On Feb. 27, in a speech marking the 169th anniversary of the Dominican Republic’s independence, Mr. Medina said the terms of the contract with the two Canadian miners were unacceptable and demanded more benefits from the mine. The contract was negotiated before Mr. Medina took office last August.”

Silent torture
A UN torture expert has called for an investigation into the use of solitary confinement in the Americas:

“ ‘Despite the fact that many examples show that the region of the Americas is not an exception to the global trend of abuses in the use of solitary confinement, I am concerned about the general lack of official information and statistics on the use of solitary confinement,’ Mr. Méndez said, recalling the harmful effects of this widespread practice he comprehensively documented in his 2011 global report to the UN General Assembly (see below).
‘The use of solitary confinement can only be accepted under exceptional circumstances, and should only be applied as a last resort measure in which its length must be as short as possible, it should be duly communicated and it should offer minimum due process guarantees when it is used as a disciplinary sanction,’ the Special Rapporteur said.

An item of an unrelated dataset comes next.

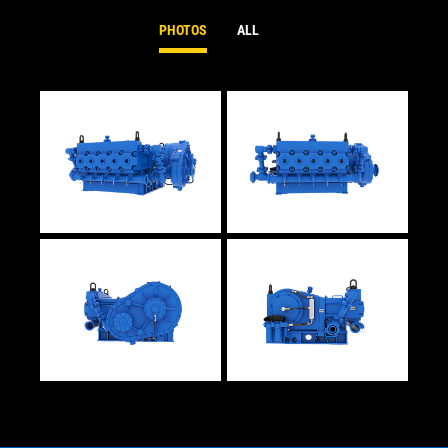
PHOTOS
ALL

He called for the absolute prohibition of solitary confinement on juveniles and persons with mental disabilities and for an equally absolute prohibition on indefinite or prolonged solitary confinement. For purposes of defining what constitutes prolonged solitary confinement, he suggested the benchmark of any term exceeding 15 days.”

Global pillage
Oxfam’s Ben Phillips is happy to report that the issue of land grabs – or “pillage” (on a “truly staggering” scale) as he calls it – has arrived on the agenda of the upcoming G8 meeting:

“Every six days land the size of London is bought and sold – often by people who have never even visited it, sometimes in an online click-and-buy. Some of those who take over the land will grow crops – often for biofuels rather than for food and, when for food, often for export rather than for locals. Others just put up a fence and wait for the price of the land to go up while around them people go hungry.”

Diplomatic anachronism
A Los Angeles Times editorial argues that the US should stop maintaining Cuba on its list of terrorist-sponsoring countries simply because “it disagrees with the United States’ approach to fighting international terrorism, not because it supports terrorism”:

“None of the reasons that landed Cuba on the list in 1982 still exist. A 2012 report by the State Department found that Havana no longer provides weapons or paramilitary training to Marxist rebels in Latin America or Africa. In fact, Cuba is currently hosting peace talks between the Revolutionary Armed Forces of Colombia and President Juan Manuel Santos’ government. And Cuban officials condemned the 9/11 attacks on the United States.

Clinging to that designation when the evidence for it has passed fails to recognize Cuba’s progress and reinforces doubts about America’s willingness to play fair in the region.”